次に僕オススメの視聴順です。先にお話した通り、『新劇場版』はそれだけで独立したストーリーを持っているので、『最新作を観たい』『エヴァに触れてみたい』という人に最適でしょう。エンターテインメント性を重視しているので、エヴァを全く知らない人でも十分楽しめると思います。(『:Q』『シン』にはびっくりするかもしれませんが...)『とても時間がない』という人でもどれか一つの作品だけを楽しむことは可能です。

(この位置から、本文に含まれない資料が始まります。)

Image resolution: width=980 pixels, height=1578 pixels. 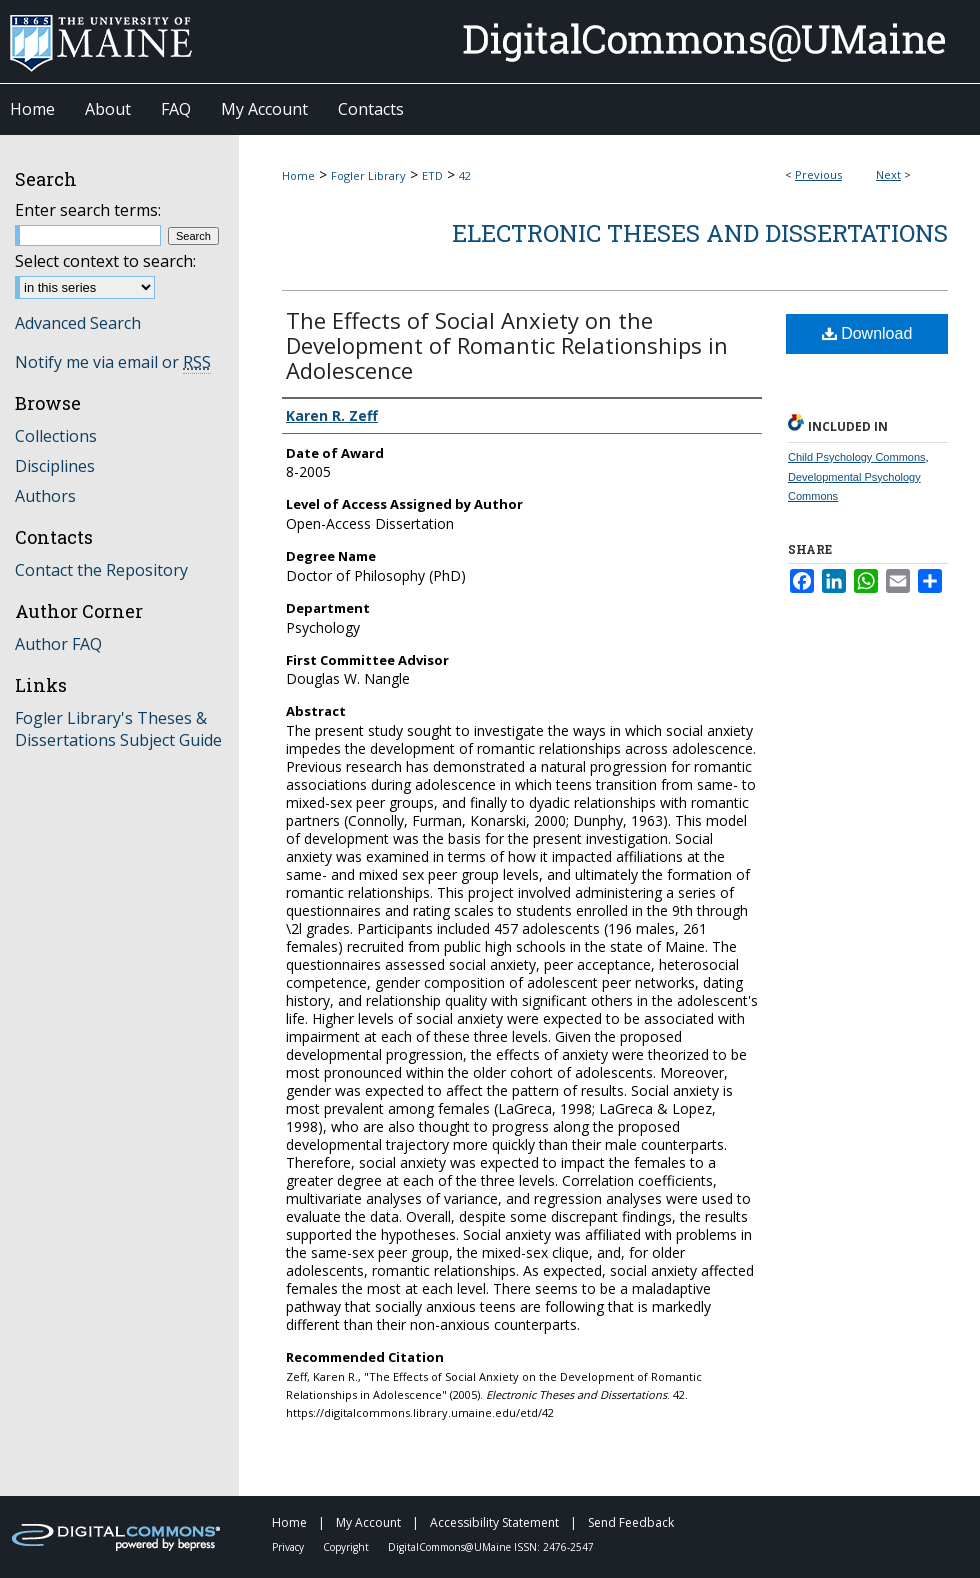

それぞれが一本の映画作品としてまとまっているので、気になったものは観ちゃいましょう。(ただし『:Q』を一本だけで見るのはあまりオススメしません。『:Q』それ自体はかなり完成度の高い作品ですが、詳細があまり語られないので、「エヴァ初めて」という方が観ると撃沈する可能性が高いです。)『:序』『:破』『:Q』『シン』を一通り楽しむことができ、「もっと観たい!!」という欲が出てきたら次は『旧アニメ版』です。第壱話からどんどん観ていきましょう。こちらはかなり大人向けの作品になっていますが、中学生だった自分が観ても相当面白かったです。最後に『旧劇場版』です。エヴァが怖いイメージと共に語られるの原因の9割はこの作品にあると言っても過言ではありません。ただし、ストーリー構成は相当な出来になっており、作画も日本アニメ最高峰に位置する作品なので、観てみる価値は十分にあると思います。(注:精神的な余裕があるときに観てください。)また一通り『旧アニメ版』を観た後に『シン・エヴァ』を見ると、また違う感動があると思います。
以上、一人のエヴァ好きがエヴァについて語ってみましたが、他にも面白い作品がいっぱいあるので、色々みてみてください。気が向いたらエヴァもどうぞ。